Methods: Patients with advanced WHO G2-3 NENs who had a gastroenteropancreatic (GEP) or a bronchial primary (excluding typical carcinoid) and had 0-2 prior lines of systemic therapy were given avelumab 10mg/kg/iv every 2 weeks as their treatment. NET001 explored G3 neuroendocrine carcinomas (NECs) with poor differentiation (PD), whereas NET002 investigated G2-3 well differentiated (WD) neuroendocrine tumors (NETs). We identified genetic abnormalities in pre-treatment samples by doing whole-exome sequencing and whole transcriptome RNA sequencing in order to find potential predictive biomarkers.
Results: This analysis included samples from seven patients (2 small bowel, 1 pancreas, 1 lung, and 3 others; 4 from NET-001 and 3 from NET-002). Four samples were previously discarded as a result of contamination and sample exchange problems. The median age was 72 (range: 37-80), 28% of patients had ECOG PS 1-2, and 71% had prior therapy with 1 or more lines. The median Ki-67 index was 50% (10-100). The median progression free survival (PFS) was 60 days (NET-001 median PFS = 44 days vs NET-002 median PFS = 69 days, P =0.19) and the median overall survival (OS) was 85 days (NET-001 median OS=75 days vs NET-002 median OS = 85 days, P =0.78). Exome sequencing revealed only one RB1 mutation and one MEN1 mutation in a PD NEC and a WD NET, respectively. Two PD NECs exhibited p53 mutations. In PD NECs, differential gene expression analysis revealed that stem-cell-associated genes such as E2F1/2/7/8, SOX2, and 17 HOX genes were overexpressed (fdr<0.05). Neither the tumor mutational burden (TMB) nor PD-L1 expression differed significantly between WD NETs and PD NECs. Interestingly, TMB was approximately 10 per MB within all the samples.

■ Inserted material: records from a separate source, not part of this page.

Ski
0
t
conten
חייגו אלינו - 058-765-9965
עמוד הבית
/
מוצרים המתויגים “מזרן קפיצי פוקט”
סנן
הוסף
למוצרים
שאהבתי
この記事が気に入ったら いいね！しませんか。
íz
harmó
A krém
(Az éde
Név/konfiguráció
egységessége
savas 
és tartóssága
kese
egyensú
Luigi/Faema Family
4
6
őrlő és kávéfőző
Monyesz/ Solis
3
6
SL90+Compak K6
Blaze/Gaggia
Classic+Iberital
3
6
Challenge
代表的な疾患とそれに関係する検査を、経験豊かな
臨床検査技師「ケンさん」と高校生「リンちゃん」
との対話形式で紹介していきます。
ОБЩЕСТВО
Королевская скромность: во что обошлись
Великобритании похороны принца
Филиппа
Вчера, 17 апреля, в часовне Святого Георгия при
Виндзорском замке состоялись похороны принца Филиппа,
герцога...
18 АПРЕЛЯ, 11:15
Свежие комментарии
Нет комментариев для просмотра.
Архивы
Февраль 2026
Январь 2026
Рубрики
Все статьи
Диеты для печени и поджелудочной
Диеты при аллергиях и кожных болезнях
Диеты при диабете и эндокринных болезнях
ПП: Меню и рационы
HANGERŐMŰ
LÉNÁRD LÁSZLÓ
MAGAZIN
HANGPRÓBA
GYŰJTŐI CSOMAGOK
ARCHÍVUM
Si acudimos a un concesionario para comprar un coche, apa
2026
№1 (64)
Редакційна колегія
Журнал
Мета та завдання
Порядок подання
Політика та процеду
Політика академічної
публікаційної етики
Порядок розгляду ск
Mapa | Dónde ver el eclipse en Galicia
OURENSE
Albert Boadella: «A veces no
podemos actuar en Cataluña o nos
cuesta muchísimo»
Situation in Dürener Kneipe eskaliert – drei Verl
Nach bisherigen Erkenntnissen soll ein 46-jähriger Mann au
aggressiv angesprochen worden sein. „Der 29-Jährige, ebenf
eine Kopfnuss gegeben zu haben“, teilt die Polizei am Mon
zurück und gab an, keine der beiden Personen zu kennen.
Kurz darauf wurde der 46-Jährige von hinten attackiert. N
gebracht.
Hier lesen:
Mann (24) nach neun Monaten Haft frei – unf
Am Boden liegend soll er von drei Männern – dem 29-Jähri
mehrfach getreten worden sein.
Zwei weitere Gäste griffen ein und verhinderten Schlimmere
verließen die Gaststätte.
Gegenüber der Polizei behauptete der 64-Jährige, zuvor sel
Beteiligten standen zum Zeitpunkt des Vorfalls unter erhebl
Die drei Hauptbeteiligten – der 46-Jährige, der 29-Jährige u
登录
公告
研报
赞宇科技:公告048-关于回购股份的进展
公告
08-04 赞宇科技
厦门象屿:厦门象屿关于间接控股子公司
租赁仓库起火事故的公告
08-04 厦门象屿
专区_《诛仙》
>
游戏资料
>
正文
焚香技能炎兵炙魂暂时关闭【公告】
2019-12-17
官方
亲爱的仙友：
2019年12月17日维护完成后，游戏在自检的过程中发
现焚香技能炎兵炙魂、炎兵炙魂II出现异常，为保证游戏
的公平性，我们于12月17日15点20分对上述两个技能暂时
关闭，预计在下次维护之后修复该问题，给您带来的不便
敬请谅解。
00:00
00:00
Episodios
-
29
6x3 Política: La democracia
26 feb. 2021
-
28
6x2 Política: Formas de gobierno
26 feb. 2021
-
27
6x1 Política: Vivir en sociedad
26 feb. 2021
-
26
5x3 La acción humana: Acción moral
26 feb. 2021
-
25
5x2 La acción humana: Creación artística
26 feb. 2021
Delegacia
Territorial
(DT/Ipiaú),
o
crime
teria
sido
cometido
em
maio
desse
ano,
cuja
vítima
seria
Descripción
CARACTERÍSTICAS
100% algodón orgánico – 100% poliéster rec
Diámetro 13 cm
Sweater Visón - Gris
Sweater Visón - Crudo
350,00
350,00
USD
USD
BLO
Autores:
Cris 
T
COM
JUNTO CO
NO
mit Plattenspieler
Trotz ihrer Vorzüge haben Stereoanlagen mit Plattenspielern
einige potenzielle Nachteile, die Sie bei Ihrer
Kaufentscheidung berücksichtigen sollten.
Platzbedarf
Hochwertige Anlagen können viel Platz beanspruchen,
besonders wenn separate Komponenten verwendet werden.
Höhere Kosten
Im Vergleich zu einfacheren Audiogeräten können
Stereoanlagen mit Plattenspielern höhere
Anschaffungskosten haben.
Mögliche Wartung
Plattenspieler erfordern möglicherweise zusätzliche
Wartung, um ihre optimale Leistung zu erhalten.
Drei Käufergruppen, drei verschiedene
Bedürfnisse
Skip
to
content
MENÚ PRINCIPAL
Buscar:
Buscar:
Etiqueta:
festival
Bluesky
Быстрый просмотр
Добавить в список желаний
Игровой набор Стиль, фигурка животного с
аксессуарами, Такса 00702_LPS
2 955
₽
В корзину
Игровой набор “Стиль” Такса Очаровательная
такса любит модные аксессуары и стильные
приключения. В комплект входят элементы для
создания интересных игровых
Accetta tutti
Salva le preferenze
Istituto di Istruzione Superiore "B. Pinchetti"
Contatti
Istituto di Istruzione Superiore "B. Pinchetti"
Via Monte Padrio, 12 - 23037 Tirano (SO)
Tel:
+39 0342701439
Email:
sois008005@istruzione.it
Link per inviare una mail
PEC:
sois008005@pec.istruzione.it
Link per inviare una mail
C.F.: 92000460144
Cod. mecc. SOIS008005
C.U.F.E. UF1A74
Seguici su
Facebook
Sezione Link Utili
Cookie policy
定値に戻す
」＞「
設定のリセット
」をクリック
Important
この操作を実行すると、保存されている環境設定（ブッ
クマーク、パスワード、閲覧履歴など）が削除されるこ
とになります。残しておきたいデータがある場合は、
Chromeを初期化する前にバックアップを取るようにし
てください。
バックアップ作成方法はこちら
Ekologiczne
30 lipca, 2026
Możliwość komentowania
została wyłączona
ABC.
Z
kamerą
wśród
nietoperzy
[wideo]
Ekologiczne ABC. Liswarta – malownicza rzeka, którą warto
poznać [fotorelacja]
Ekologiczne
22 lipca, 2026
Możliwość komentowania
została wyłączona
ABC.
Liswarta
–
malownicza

Conclusion: Patients with Grade 2-3 NENs who were treated with avelumab exhibited a distinct genomic and transcriptomic profile, according to our observations. There was no discernible difference in the expression of TMB or PD-L1 between PD NECs and WD NETs. In addition to that, a high TMB was found in all the samples. The development of more accurate predictive biomarkers for NENs should be a primary focus of future translational research.